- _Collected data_
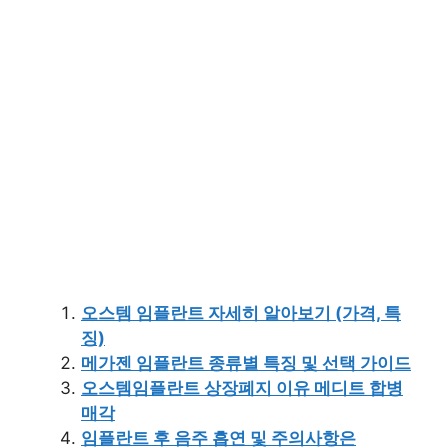
오스템 임플란트 자세히 알아보기 (가격, 특
징)
메가젠 임플란트 종류별 특징 및 선택 가이드
오스템임플란트 상장폐지 이유 메디트 합병
매각
임플란트 후 음주 흡연 및 주의사항은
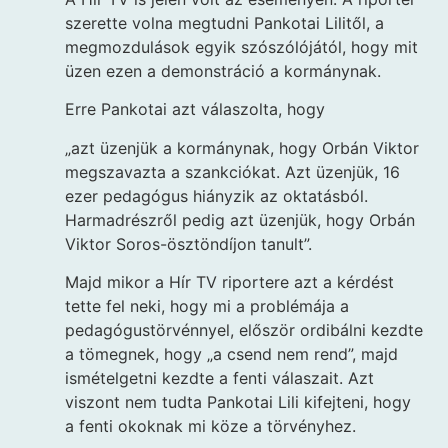
szerette volna megtudni Pankotai Lilitől, a
megmozdulások egyik szószólójától, hogy mit
üzen ezen a demonstráció a kormánynak.
Erre Pankotai azt válaszolta, hogy
„azt üzenjük a kormánynak, hogy Orbán Viktor
megszavazta a szankciókat. Azt üzenjük, 16
ezer pedagógus hiányzik az oktatásból.
Harmadrészről pedig azt üzenjük, hogy Orbán
Viktor Soros-ösztöndíjon tanult”.
Majd mikor a Hír TV riportere azt a kérdést
tette fel neki, hogy mi a problémája a
pedagógustörvénnyel, először ordibálni kezdte
a tömegnek, hogy „a csend nem rend”, majd
ismételgetni kezdte a fenti válaszait. Azt
viszont nem tudta Pankotai Lili kifejteni, hogy
a fenti okoknak mi köze a törvényhez.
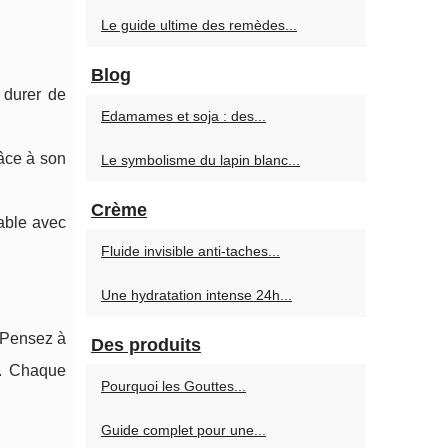
Le guide ultime des remèdes...
Blog
 durer de
Edamames et soja : des...
âce à son
Le symbolisme du lapin blanc...
Crème
able avec
Fluide invisible anti-taches...
Une hydratation intense 24h...
. Pensez à
Des produits
es. Chaque
Pourquoi les Gouttes...
Guide complet pour une...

- _PROBLEM STATEMENT_
Your copy should match the data exactly, apart from the images, which are dropped.

- _OUTPUT BELOW_
오스템 임플란트 자세히 알아보기 (가격, 특
징)
메가젠 임플란트 종류별 특징 및 선택 가이드
오스템임플란트 상장폐지 이유 메디트 합병
매각
임플란트 후 음주 흡연 및 주의사항은
szerette volna megtudni Pankotai Lilitől, a
megmozdulások egyik szószólójától, hogy mit
üzen ezen a demonstráció a kormánynak.
Erre Pankotai azt válaszolta, hogy
„azt üzenjük a kormánynak, hogy Orbán Viktor
megszavazta a szankciókat. Azt üzenjük, 16
ezer pedagógus hiányzik az oktatásból.
Harmadrészről pedig azt üzenjük, hogy Orbán
Viktor Soros-ösztöndíjon tanult”.
Majd mikor a Hír TV riportere azt a kérdést
tette fel neki, hogy mi a problémája a
pedagógustörvénnyel, először ordibálni kezdte
a tömegnek, hogy „a csend nem rend”, majd
ismételgetni kezdte a fenti válaszait. Azt
viszont nem tudta Pankotai Lili kifejteni, hogy
a fenti okoknak mi köze a törvényhez.
Le guide ultime des remèdes...
Blog
 durer de
Edamames et soja : des...
âce à son
Le symbolisme du lapin blanc...
Crème
able avec
Fluide invisible anti-taches...
Une hydratation intense 24h...
. Pensez à
Des produits
es. Chaque
Pourquoi les Gouttes...
Guide complet pour une...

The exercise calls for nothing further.